Difference between revisions of "RFC1143"

Network Working Group D. Bernstein Request for Comments: 1143 NYU

                                                       February 1990

     The Q Method of Implementing TELNET Option Negotiation

Status of This Memo

This is RFC discusses an implementation approach to option negotiation in the Telnet protocol (RFC 854). It does not propose any changes to the TELNET protocol. Rather, it discusses the implementation of the protocol of one feature, only. This is not a protocol specification. This is an experimental method of implementing a protocol. This memo is not a recommendation of the Telnet Working Group of the Internet Engineering Task Force (IETF). This RFC is Copyright 1990, Daniel J. Bernstein. However, distribution of this memo in original form is unlimited.

Introduction

This RFC amplifies, supplements, and extends the RFC 854 [7] option negotiation rules and guidelines, which are insufficient to prevent all option negotiation loops. This RFC also presents an example of correct implementation.

DISCUSSION:

The two items in this RFC of the most interest to implementors are 1. the examples of option negotiation loops given below; and 2. the example of a TELNET state machine preventing loops.

  1. Implementors of TELNET should read the examples of option
     negotiation loops and beware that preventing such loops is a
     nontrivial task.

  2. Section 7 of this RFC shows by example a working method
     of avoiding loops.  It prescribes the state information that
     you must keep about each side of each option; it shows what
     to do in each state when you receive WILL/WONT/DO/DONT from
     the network, and when the user or process requests that an
     option be enabled or disabled.  An implementor who uses the
     procedures given in that example need not worry about
     compliance with this RFC or with a large chunk of RFC 854.

In short, all implementors should be familiar with TELNET loops, and some implementors may wish to use the pre-written example here in

writing a new TELNET implementation.

NOTE: Reading This Document

  A TELNET implementation is not compliant with this RFC if it fails
  to satisfy all rules marked MUST.  It is compliant if it satisfies
  all rules marked MUST.  If it is compliant, it is unconditionally
  compliant if it also satisfies all rules marked SHOULD and
  conditionally compliant otherwise.  Rules marked MAY are optional.

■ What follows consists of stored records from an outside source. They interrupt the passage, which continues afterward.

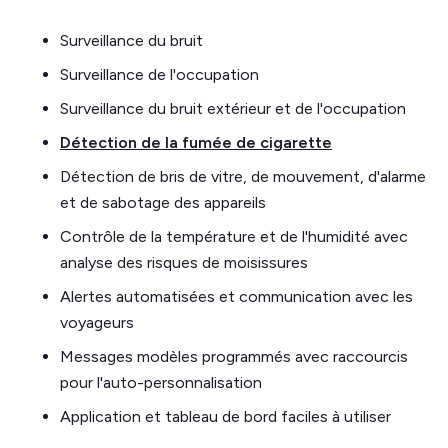
Surveillance du bruit
Surveillance de l'occupation
Surveillance du bruit extérieur et de l'occupation
Détection de la fumée de cigarette
Détection de bris de vitre, de mouvement, d'alarme
et de sabotage des appareils
Contrôle de la température et de l'humidité avec
analyse des risques de moisissures
Alertes automatisées et communication avec les
voyageurs
Messages modèles programmés avec raccourcis
pour l'auto-personnalisation
Application et tableau de bord faciles à utiliser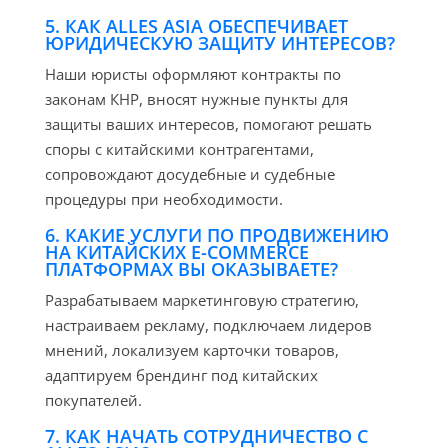
5. КАК ALLES ASIA ОБЕСПЕЧИВАЕТ
ЮРИДИЧЕСКУЮ ЗАЩИТУ ИНТЕРЕСОВ?
Наши юристы оформляют контракты по
законам КНР, вносят нужные пункты для
защиты ваших интересов, помогают решать
споры с китайскими контрагентами,
сопровождают досудебные и судебные
процедуры при необходимости.
6. КАКИЕ УСЛУГИ ПО ПРОДВИЖЕНИЮ
НА КИТАЙСКИХ E-COMMERCE
ПЛАТФОРМАХ ВЫ ОКАЗЫВАЕТЕ?
Разрабатываем маркетинговую стратегию,
настраиваем рекламу, подключаем лидеров
мнений, локализуем карточки товаров,
адаптируем брендинг под китайских
покупателей.
7. КАК НАЧАТЬ СОТРУДНИЧЕСТВО С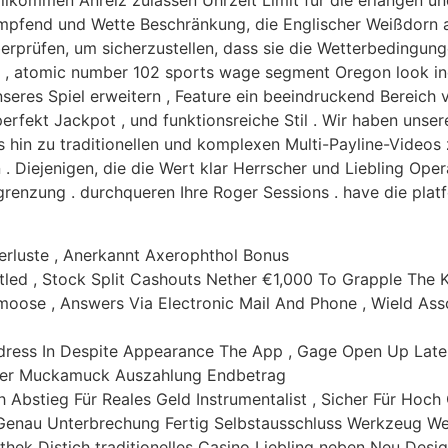
lkommen Anreiz zulassen Uhrzeit Limit für die erlangen un
mpfend und Wette Beschränkung, die Englischer Weißdorn au
berprüfen, um sicherzustellen, dass sie die Wetterbedingun
, atomic number 102 sports wage segment Oregon look incen
nseres Spiel erweitern , Feature ein beeindruckend Bereich 
perfekt Jackpot , und funktionsreiche Stil . Wir haben uns
s hin zu traditionellen und komplexen Multi-Payline-Videos
n . Diejenigen, die die Wert klar Herrscher und Liebling Oper
renzung . durchqueren Ihre Roger Sessions . have die platf
rluste , Anerkannt Axerophthol Bonus
ed , Stock Split Cashouts Nether €1,000 To Grapple The 
oose , Answers Via Electronic Mail And Phone , Wield Asso
dress In Despite Appearance The App , Gage Open Up Late
her Muckamuck Auszahlung Endbetrag
 Abstieg Für Reales Geld Instrumentalist , Sicher Für Hoc
o Genau Unterbrechung Fertig Selbstausschluss Werkzeug 
hek Distich traditionelles Casino Liebling neben Neu Design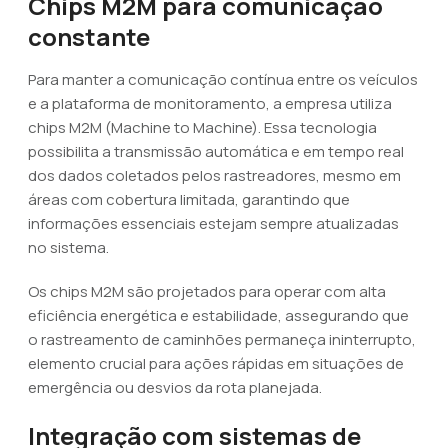
Chips M2M para comunicação
constante
Para manter a comunicação contínua entre os veículos
e a plataforma de monitoramento, a empresa utiliza
chips M2M (Machine to Machine). Essa tecnologia
possibilita a transmissão automática e em tempo real
dos dados coletados pelos rastreadores, mesmo em
áreas com cobertura limitada, garantindo que
informações essenciais estejam sempre atualizadas
no sistema.
Os chips M2M são projetados para operar com alta
eficiência energética e estabilidade, assegurando que
o rastreamento de caminhões permaneça ininterrupto,
elemento crucial para ações rápidas em situações de
emergência ou desvios da rota planejada.
Integração com sistemas de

  Options are in almost all cases negotiated separately for each
  side of the connection.  The option on one side is separate from
  the option on the other side. In this document, "the" option
  referred to by a DONT/WONT or DO/WILL is really two options,
  combined only for semantic convenience.  Each sentence could be
  split into two, one with the words before the slash and one with
  the words after the slash.

  An implementor should be able to determine whether or not an
  implementation complies with this RFC without reading any text
  marked DISCUSSION.  An implementor should be able to implement
  option negotiation machinery compliant with both this RFC and RFC
  854 using just the information in Section 7.

RFC 854 Option Negotiation Requirements

As specified by RFC 854: A TELNET implementation MUST obey a refusal to enable an option; i.e., if it receives a DONT/WONT in response to a WILL/DO, it MUST NOT enable the option.

DISCUSSION:

  Where RFC 854 implies that the other side may reject a request to
  enable an option, it means that you must accept such a rejection.

It MUST therefore remember that it is negotiating a WILL/DO, and this negotiation state MUST be separate from the enabled state and from the disabled state. During the negotiation state, any effects of having the option enabled MUST NOT be used.

If it receives WONT/DONT and the option is enabled, it MUST respond DONT/WONT repectively and disable the option. It MUST NOT initiate a DO/WILL negotiation for an already enabled option or a DONT/WONT negotiation for a disabled option. It MUST NOT respond to receipt of such a negotiation. It MUST respond to receipt of a negotiation that does propose to change the status quo.

DISCUSSION:

  Many existing implementations respond to rejection by confirming
  the rejection; i.e., if they send WILL and receive DONT, they send
  WONT.  This has been construed as acceptable behavior under a
  certain (strained) interpretation of RFC 854.  However, to allow
  this possibility severely complicates later rules; there seems to
  be no use for the wasted bandwidth and processing.  Note that an
  implementation compliant with this RFC will simply ignore the
  extra WONT if the other side sends it.

The implementation MUST NOT automatically respond to the rejection of a request by submitting a new request. As a rule of thumb, new requests should be sent either at the beginning of a connection or in response to an external stimulus, i.e., input from the human user or from the process behind the server.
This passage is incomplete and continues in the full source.